Les rayons du soleil émergèrent dans la vallée. Ils illuminèrent la rivière et comme un feu liquide se répandirent jusqu’au fort d’Éstresses. L’armure se mit à flamboyer prenant ces teintes bleu-orangé qu’on ne voit qu’au lever du soleil. Devant la violence du phénomène, les yeux de Lyanne se recouvrirent de leur membrane de protection, lui rendant son aspect de rouge dragon. Moayanne redevint dragon blanc. Quand le phénomène cessa, le roi-cavalier avait disparu. Son équipement formait un tas aux pieds des dragons.
Moayanne se pencha :
- Regarde ! dit-elle à Lyanne. Une épée d’obsidienne.
Lyanne examina la trouvaille de Moayanne. Il se souvint de la légende que Talmab avait racontée, il y a si longtemps.
- Pourrait-elle être l’épée de Stien ? interrogea-t-il.
- On a perdu sa trace à l’époque des conquêtes du roi-cavalier, répondit Moayanne. C’est l’épée du premier roi, celui qui amena l’oiseau aux plumes d’or à la reine. Je pensais cette légende inconnue en dehors du royaume.
- Elle me fut racontée, il y a fort longtemps par celle qui me traita comme son fils. Quel est ton désir pour elle ?
- Qu’elle repose ici où repose le roi-cavalier.
- Alors regarde, dit Lyanne.
Il fit une glace aussi transparente que l’eau, y enfermant, pièce après pièce, tout ce qu’avait porté le roi cavalier. Pour finir, il mit l’épée d’obsidienne là où aurait été la main, si l’armure avait été habitée.
Il redressa le bloc transparent et Moayanne sursauta en voyant devant elle, la silhouette du roi-cavalier. Bien que vide, l’effet était saisissant. Elle mit la main sur la surface glacée. Elle regarda Lyanne :
- Comment une telle matière peut-elle exister ? Elle semble insensible à ma chaleur.
- Cela fait partie de ce que tu dois apprendre, reine-dragon. Viens avec moi, dit Lyanne en prenant sa forme de dragon.

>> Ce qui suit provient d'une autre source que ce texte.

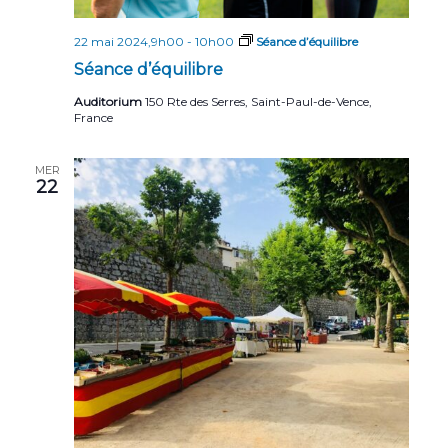
22 mai 2024,9h00
-
10h00
Séance d’équilibre
Séance d’équilibre
Auditorium
150 Rte des Serres, Saint-Paul-de-Vence,
France
MER
22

- C’est impossible, répondit Moayanne. Il me faut rejoindre les miens au pied du Frémiladur. Voilà trop longtemps que je suis partie.
Lyanne eut un petit rire.
- Sois sans crainte… Nos raccourcis ont aussi cet avantage de passer à travers la trame du temps. Pour que tu puisses sauver Horas la belle, j’ai traversé un des ruisseaux du temps. Nous sommes arrivés devant Horas la belle, avant ton départ du Frémiladur. Nous arriverons à temps pour que Savalli soit rassuré et avec lui, tous les autres.
Lyanne se mit en position de décollage :
- Maintenant, le temps est venue pour toi de découvrir tout de toi.
Ayant dit cela, il donna deux vigoureux battements d’ailes qui le propulsèrent loin dans le ciel. Moayanne le regarda partir. Devait-elle le suivre ? Elle hésita un instant, un tout petit instant et décolla à son tour. Se découvrir : l’idée lui sembla passionnante, risquée mais passionnante.